Rancoeur

Je crois qu’il y a de nombreuses choses, finalement, que je n’ai toujours réussi à digérer… Je me les suis longtemps cachées. Je me suis longtemps voilée la face avec des mensonges à moi-même, de faux espoirs, de fausses idées. Et puis je me suis toujours dis, et je le pense encore, que j’avais bien trop de chance pour avoir le droit de m’apitoyer sur quelques petits détails… Que ce n’était rien du tout. Que j’étais très heureuse.

C’est vrai. Je suis très chanceuse, et très heureuse. Mais le fait est que ces petits détails, qui sont bien réels,  ont tout de même duré plus de 20 ans et n’ont pas été sans conséquences. Des conséquences sur moi, sur mon corps, mon esprit,  mon entourage…
Des conséquences qui m’ont toujours accompagnées, tout au long de mon enfance, de mon adolescence, le début de ma jeunesse, et encore aujourd’hui. Toujours sous des formes plus ou moins différentes.

Aujourd’hui je sais que ces conséquences, et leur(s) cause(s), d’un autre côté, m’ont aussi permis de devenir celle que je suis devenue, et de vivre ce que je vie maintenant. Il n’y a pas que de bonnes choses, mais quand je pense à ce qui aurait pu ne pas être, ou ce qui aurait pu être à la place (mais ça je ne peux pas l’imaginer) j’en suis finalement très reconnaissante.

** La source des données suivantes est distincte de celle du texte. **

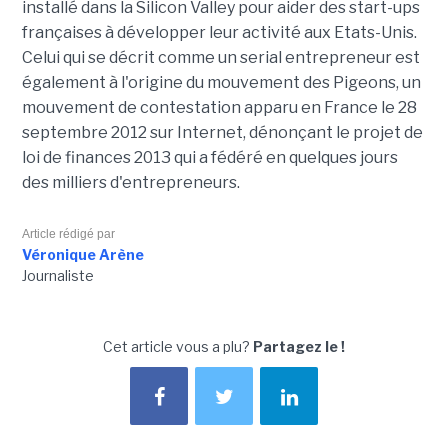
installé dans la Silicon Valley pour aider des start-ups
françaises à développer leur activité aux Etats-Unis.
Celui qui se décrit comme un serial entrepreneur est
également à l'origine du mouvement des Pigeons, un
mouvement de contestation apparu en France le 28
septembre 2012 sur Internet, dénonçant le projet de
loi de finances 2013 qui a fédéré en quelques jours
des milliers d'entrepreneurs.
Article rédigé par
Véronique Arène
Journaliste
Cet article vous a plu?
Partagez le !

Oui. C’est très bien comme ça finalement.

Mais il y a maintenant une pointe de rancœur que je n’arrive malheureusement pas à effacer. Quelque chose qui reste en travers, dont je me suis aperçue il y a quelques temps. Une petite boule, un ressentiment qui reste bloqué près de mon cœur. J’arrive même à le sentir physiquement. C’est comme un nœud.

Je me suis rendu compte que durant tout ce temps, jusqu’à ce que je le rencontre,  je m’étais construite  une sorte de rêve de protection. Un imaginaire. Une réalité idéalisée. Parce que je ne  voulais surtout pas en vouloir à qui que ce soit.  J’ai préféré prendre sur moi et considérer que c’était normal. Qu’il n’y avait rien à reprocher, et donc rien à pardonner. Je savais bien que ce n’était pas facile. Que j’étais un problème. Un poids. Bien trop lourd à porter. Un poids que j’ai même fini par vouloir complètement effacer…

Mais cette bulle à éclatée et j’ai fini par me retrouver devant la vérité.

En fait, jusque là, je n’avais même pas de raison d’en vouloir à qui que ce soit puisque je m’imaginais que personne n’était coupable de quoi que ce soit.

Au contraire, je l’imaginais presque comme une victime lui aussi.
Parce que j’avais besoin de penser comme ça pour me protéger. De penser que, quelque part, il pensait ne serait-ce qu’un peu à moi. Que cela se voyait dans ses peintures… Et même dans les chansons de son artiste préféré. C’est idiot. Mais c’est tout ce que je savais de lui. Je ne pouvais construire mon rêve sur rien d’autre que sur ces détails là.

Et pourtant il est bien différent de ce que j’imaginais.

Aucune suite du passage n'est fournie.